Saved entries
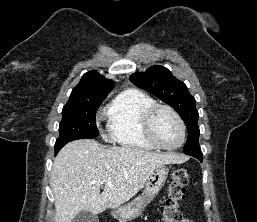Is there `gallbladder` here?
Returning <instances> with one entry per match:
<instances>
[{
    "label": "gallbladder",
    "mask_w": 257,
    "mask_h": 222,
    "mask_svg": "<svg viewBox=\"0 0 257 222\" xmlns=\"http://www.w3.org/2000/svg\"><path fill=\"white\" fill-rule=\"evenodd\" d=\"M72 222H99L97 215L88 212V211H81L79 212Z\"/></svg>",
    "instance_id": "1"
}]
</instances>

- Brief:
Skipping any pictures, copy the entries exactly as they appear.

- Finished task:
Is there `gallbladder` here?
Returning <instances> with one entry per match:
<instances>
[{
    "label": "gallbladder",
    "mask_w": 257,
    "mask_h": 222,
    "mask_svg": "<svg viewBox=\"0 0 257 222\" xmlns=\"http://www.w3.org/2000/svg\"><path fill=\"white\" fill-rule=\"evenodd\" d=\"M72 222H99L97 215L88 212V211H81L79 212Z\"/></svg>",
    "instance_id": "1"
}]
</instances>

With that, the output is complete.